## Activity:
For this exercise, output the line containing "Use llinlanguagecod" and every line after it through the end of the records, exactly, and no other line.

## Page-level text extractions:
···
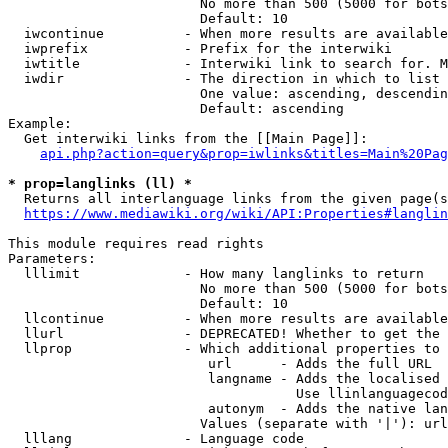
                        No more than 500 (5000 for bots
                        Default: 10

  iwcontinue          - When more results are available
  iwprefix            - Prefix for the interwiki

  iwtitle             - Interwiki link to search for. M
  iwdir               - The direction in which to list

                        One value: ascending, descendin
                        Default: ascending

Example:

  Get interwiki links from the [[Main Page]]:

api.php?action=query&prop=iwlinks&titles=Main%20Pag
* prop=langlinks (ll) *
  Returns all interlanguage links from the given page(s
https://www.mediawiki.org/wiki/API:Properties#langlin
This module requires read rights

Parameters:

  lllimit             - How many langlinks to return

                        No more than 500 (5000 for bots
                        Default: 10

  llcontinue          - When more results are available
  llurl               - DEPRECATED! Whether to get the 
  llprop              - Which additional properties to 
                         url      - Adds the full URL

                         langname - Adds the localised 
                                    Use llinlanguagecod
                         autonym  - Adds the native lan
                        Values (separate with '|'): url
  lllang              - Language code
···
## Task answer:
                                    Use llinlanguagecod
                         autonym  - Adds the native lan
                        Values (separate with '|'): url
  lllang              - Language code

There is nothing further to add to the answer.